Leishmaniasis is a protozoan disease of high incidence and importance for animal and human health. Its causative agent, Leishmania sp, is an obligate intracellular parasite of the macrophage in its vertebrate host. As an intracellular pathogen, the progress of the infection depends inevitably on the interaction of Leishmania with the macrophage, whose relevance is accentuated because the macrophage acts as a host cell but also as a possible executor of the pathogen, in addition to being a principal orchestrator of the immune response. Current treatments for leishmaniasis are based almost exclusively on chemotherapy, threatened by increasing resistance to the few available drugs and, therefore, the search for new alternatives is urgent.

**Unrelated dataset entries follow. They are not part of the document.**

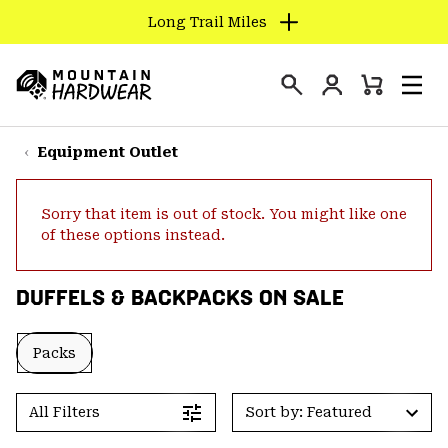
Long Trail Miles
SKIP
TO
Login
CONTENT
Mini
Search
Men
Mountain
Cart
SKIP
Hardwear
TO
Equipment Outlet
MAIN
NAV
Sorry that item is out of stock. You might like one
SKIP
of these options instead.
TO
SEARCH
DUFFELS & BACKPACKS ON SALE
PPRO
Packs
All Filters
Sort by: Featured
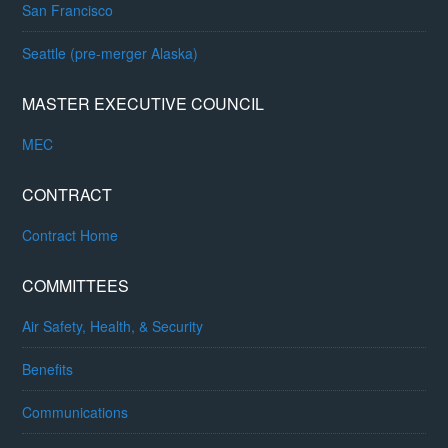
San Francisco
Seattle (pre-merger Alaska)
MASTER EXECUTIVE COUNCIL
MEC
CONTRACT
Contract Home
COMMITTEES
Air Safety, Health, & Security
Benefits
Communications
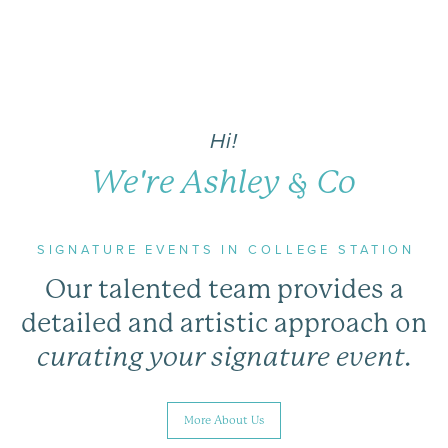
Hi!
We're Ashley & Co
SIGNATURE EVENTS IN COLLEGE STATION
Our talented team provides a
detailed and artistic approach on
curating your signature event.
More About Us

The macrophage has an enormous functional plasticity with a broad spectrum of phenotypes between two extremes: the pro-inflammatory leishmanicidal macrophage (A) and the anti-inflammatory macrophage (B) that is permissive for the parasite (see figure). This functional dichotomy includes the expression of specific markers, a particular cytokine pattern and its reciprocal association with two extreme types of energy metabolism, pro-inflammatory macrophage based on an active aerobic glycolysis in which the Krebs cycle is interrupted while the anti-inflammatory one has an active oxidative phosphorylation. The primary infection by the Leishmania promastigote initially increases the glycolysis of the macrophage, but it is subverted by the parasite in the following hours towards a functional anti-inflammatory phenotype favourable for its survival, a change in the macrophage, which in turn affects the functional polarization.

Leishmanicidal strategies


The aim of the group is to search for pharmacological strategies to metabolically force the macrophage towards a pro-inflammatory phenotype to create an unfavorable nutritional environment for the replication of the parasite, and recover its microbicidal activity. This, in turn, should increase the parasite's vulnerability to leishmanicidal drugs currently in clinical use.